[Rd] Sys.getenv(): Error in substring(x, m + 1L) : invalid multibyte string at '<ff>' if an environment variable contains \xFF

Tue Jan 31 10:53:21 CET 2023

On 1/31/23 09:48, Ivan Krylov wrote:
> Can we use the "bytes" encoding for such environment variables invalid
> in the current locale? The following patch preserves CE_NATIVE for
> strings valid in the current UTF-8 or multibyte locale (or
> non-multibyte strings) but sets CE_BYTES for those that are invalid:
>
> Index: src/main/sysutils.c
> ===================================================================
> --- src/main/sysutils.c	(revision 83731)
> +++ src/main/sysutils.c	(working copy)
> @@ -393,8 +393,16 @@
>   	char **e;
>   	for (i = 0, e = environ; *e != NULL; i++, e++);
>   	PROTECT(ans = allocVector(STRSXP, i));
> -	for (i = 0, e = environ; *e != NULL; i++, e++)
> -	    SET_STRING_ELT(ans, i, mkChar(*e));
> +	for (i = 0, e = environ; *e != NULL; i++, e++) {
> +	    cetype_t enc = known_to_be_latin1 ? CE_LATIN1 :
> +	        known_to_be_utf8 ? CE_UTF8 :
> +	        CE_NATIVE;
> +	    if (
> +	        (utf8locale && !utf8Valid(*e))
> +	        || (mbcslocale && !mbcsValid(*e))
> +	    ) enc = CE_BYTES;
> +	    SET_STRING_ELT(ans, i, mkCharCE(*e, enc));
> +	}
>   #endif
>       } else {
>   	PROTECT(ans = allocVector(STRSXP, i));
> @@ -416,11 +424,14 @@
>   	    if (s == NULL)
>   		SET_STRING_ELT(ans, j, STRING_ELT(CADR(args), 0));
>   	    else {
> -		SEXP tmp;
> -		if(known_to_be_latin1) tmp = mkCharCE(s, CE_LATIN1);
> -		else if(known_to_be_utf8) tmp = mkCharCE(s, CE_UTF8);
> -		else tmp = mkChar(s);
> -		SET_STRING_ELT(ans, j, tmp);
> +		cetype_t enc = known_to_be_latin1 ? CE_LATIN1 :
> +		    known_to_be_utf8 ? CE_UTF8 :
> +		    CE_NATIVE;
> +		if (
> +		    (utf8locale && !utf8Valid(s))
> +		    || (mbcslocale && !mbcsValid(s))
> +		) enc = CE_BYTES;
> +		SET_STRING_ELT(ans, j, mkCharCE(s, enc));
>   	    }
>   #endif
>   	}
>
> Here are the potential problems with this approach:
>
>   * I don't know whether known_to_be_utf8 can disagree with utf8locale.
>     known_to_be_utf8 was the original condition for setting CE_UTF8 on
>     the string. I also need to detect non-UTF-8 multibyte locales, so
>     I'm checking for utf8locale and mbcslocale.

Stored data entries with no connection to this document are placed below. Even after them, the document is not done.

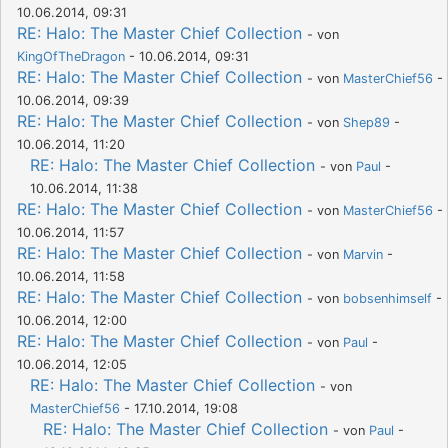
10.06.2014, 09:31
RE: Halo: The Master Chief Collection
- von
KingOfTheDragon
- 10.06.2014, 09:31
RE: Halo: The Master Chief Collection
- von
MasterChief56
-
10.06.2014, 09:39
RE: Halo: The Master Chief Collection
- von
Shep89
-
10.06.2014, 11:20
RE: Halo: The Master Chief Collection
- von
Paul
-
10.06.2014, 11:38
RE: Halo: The Master Chief Collection
- von
MasterChief56
-
10.06.2014, 11:57
RE: Halo: The Master Chief Collection
- von
Marvin
-
10.06.2014, 11:58
RE: Halo: The Master Chief Collection
- von
bobsenhimself
-
10.06.2014, 12:00
RE: Halo: The Master Chief Collection
- von
Paul
-
10.06.2014, 12:05
RE: Halo: The Master Chief Collection
- von
MasterChief56
- 17.10.2014, 19:08
RE: Halo: The Master Chief Collection
- von
Paul
-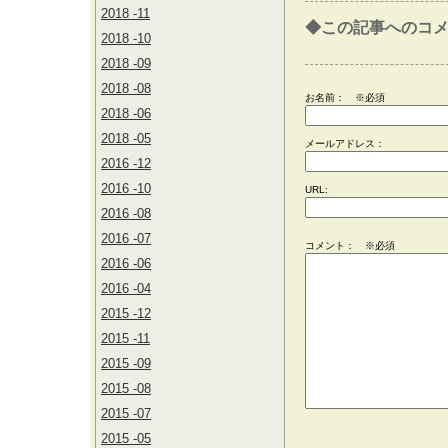
2018 -11
◆この記事へのコ
2018 -10
2018 -09
2018 -08
お名前：
※必須
2018 -06
2018 -05
メールアドレス：
2016 -12
2016 -10
URL:
2016 -08
2016 -07
コメント： ※必須
2016 -06
2016 -04
2015 -12
2015 -11
2015 -09
2015 -08
2015 -07
2015 -05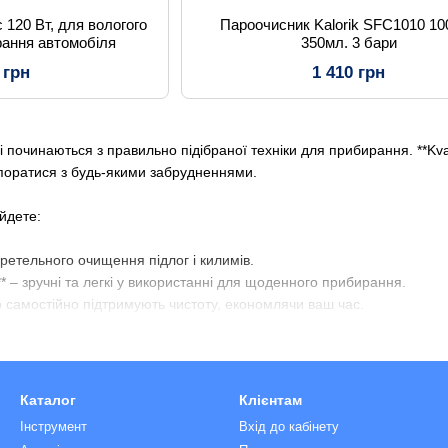
 120 Вт, для вологого
Пароочисник Kalorik SFC1010 10
рання автомобіля
350мл. 3 бари
 грн
1 410 грн
і починаються з правильно підібраної техніки для прибирання. **Kv
впоратися з будь-якими забрудненнями.
йдете:
 ретельного очищення підлог і килимів.
** – зручні та легкі у використанні для щоденного прибирання.
о самостійно підтримують чистоту, економлячи ваш час.
і швабри** – для гігієнічної обробки твердих поверхонь без використ
ві моделі** для швидкого збору пилу і сміття.
 перевіреними брендами, що гарантують надійність і довговічність 
Каталог
Клієнтам
лямами й алергенами, роблячи повітря чистішим і здоровішим.
Інструмент
Вхід до кабінету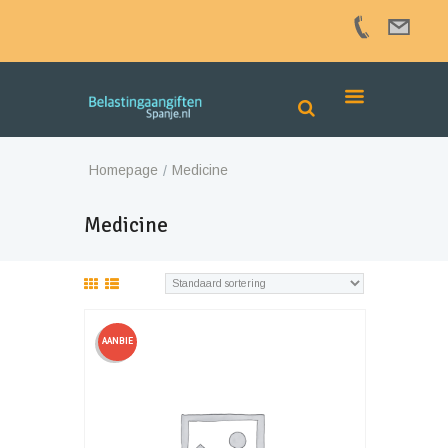
Homepage
Medicine
Medicine
AANBIE
DING!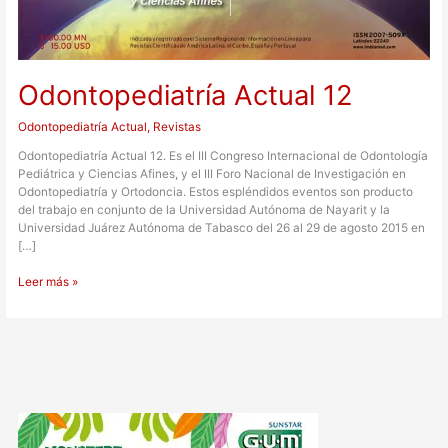
Odontopediatría Actual 12
Odontopediatría Actual
,
Revistas
Odontopediatría Actual 12. Es el III Congreso Internacional de Odontología
Pediátrica y Ciencias Afines, y el III Foro Nacional de Investigación en
Odontopediatría y Ortodoncia. Estos espléndidos eventos son producto
del trabajo en conjunto de la Universidad Autónoma de Nayarit y la
Universidad Juárez Autónoma de Tabasco del 26 al 29 de agosto 2015 en
[…]
Leer más »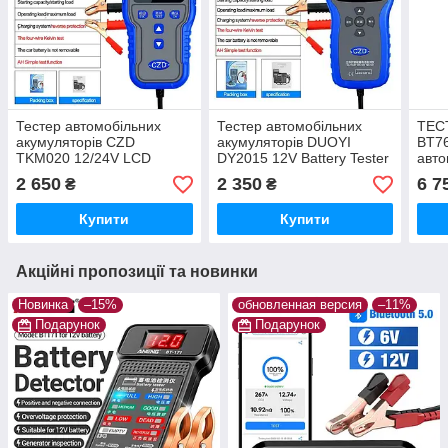
Тестер автомобільних
Тестер автомобільних
ТЕС
акумуляторів CZD
акумуляторів DUOYI
BT76
TKM020 12/24V LCD
DY2015 12V Battery Tester
авто
Battery Tester аналізатор
аналізатор акб
акум
2 650
2 350
6 7
₴
₴
акб
Купити
Купити
Акційні пропозиції та новинки
Новинка
–15%
обновленная версия
–11%
Подарунок
Подарунок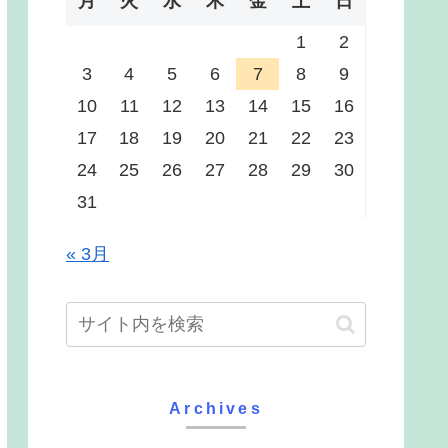
月
火
水
木
金
土
日
1
2
3
4
5
6
7
8
9
10
11
12
13
14
15
16
17
18
19
20
21
22
23
24
25
26
27
28
29
30
31
« 3月
Archives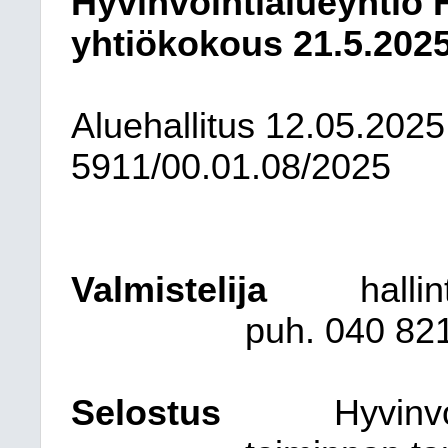
Hyvinvointialueyhtiö 
yhtiökokous 21.5.202
Aluehallitus
12.05.2025
5911/00.01.08/2025
Valmistelija
halli
puh. 040 82
Selostus
Hyvinvo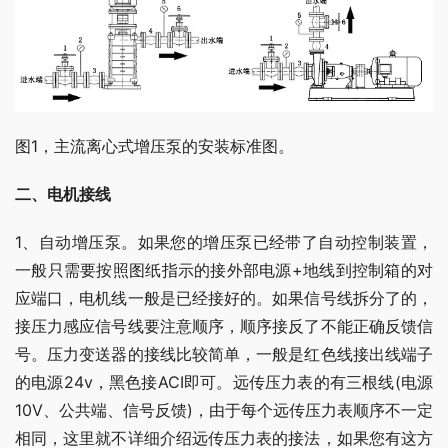
图1，主流离心式增压泵的安装标准图。
二、电机接线
1、自动增压泵。如果您的增压泵已经带了自动控制装置，
一般只需要按照图纸指示的接外部电源+地线到控制箱的对
应端口，电机线一般是已经接好的。如果信号线拆分了的，
接压力感应信号线要注意顺序，顺序接反了不能正确反馈信
号。压力变送器的接线比较简单，一般是红色线接出线端子
的电源24v，黑色接ACI即可。远传压力表的有三根线(电源
10V、公共端、信号反馈)，由于每个远传压力表顺序不一定
相同，这里就不详细介绍远传压力表的接法，如果您有这方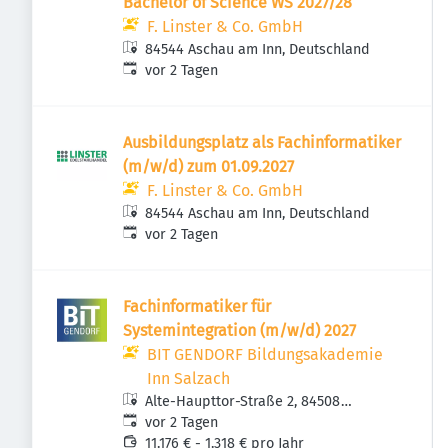
Bachelor of Science WS 2027/28
F. Linster & Co. GmbH
84544 Aschau am Inn, Deutschland
Veröffentlicht
:
vor 2 Tagen
Ausbildungsplatz als Fachinformatiker
(m/w/d) zum 01.09.2027
F. Linster & Co. GmbH
84544 Aschau am Inn, Deutschland
Veröffentlicht
:
vor 2 Tagen
Fachinformatiker für
Systemintegration (m/w/d) 2027
BIT GENDORF Bildungsakademie
Inn Salzach
Alte-Haupttor-Straße 2, 84508
Veröffentlicht
:
Burgkirchen an der Alz, Deutschland
vor 2 Tagen
11.176 € - 1.318 € pro Jahr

Perhaps I should be more
>     careful and test for (enc == CE_UTF8) || (utf8locale && enc ==
>     CE_NATIVE) instead of just utf8locale.
>
>   * I have verified that Sys.getenv() doesn't crash with UTF-8-invalid
>     strings in the environment with this patch applied, but now
>     print.Dlist does, because formatDL wants to compute the width of the
>     string which has the 'bytes' encoding. If this is a good way to
>     solve the problem, I can work on suggesting a fix for formatDL to
>     avoid the error.

Thanks, indeed, type instability is a big problem of the approach "turn 
invalid strings to bytes". It is something what is historically being 
done in regular expression operations, but it is brittle and not user 
friendly: writing code to be agnostic to whether we are dealing with 
"bytes" or a regular string is very tedious. Pieces of type instability 
come also from that ASCII strings are always flagged "native" (never 
"bytes"). Last year I had to revert a big change which broke existing 
code by introducing some more of this instability due to better dealing 
with invalid strings in regular expressions. I've made some additions to 
R-devel allowing to better deal with such instability but it is still a 
pain and existing code has to be changed (and made more complicated).

So, I don't think this is the way to go.

Tomas

>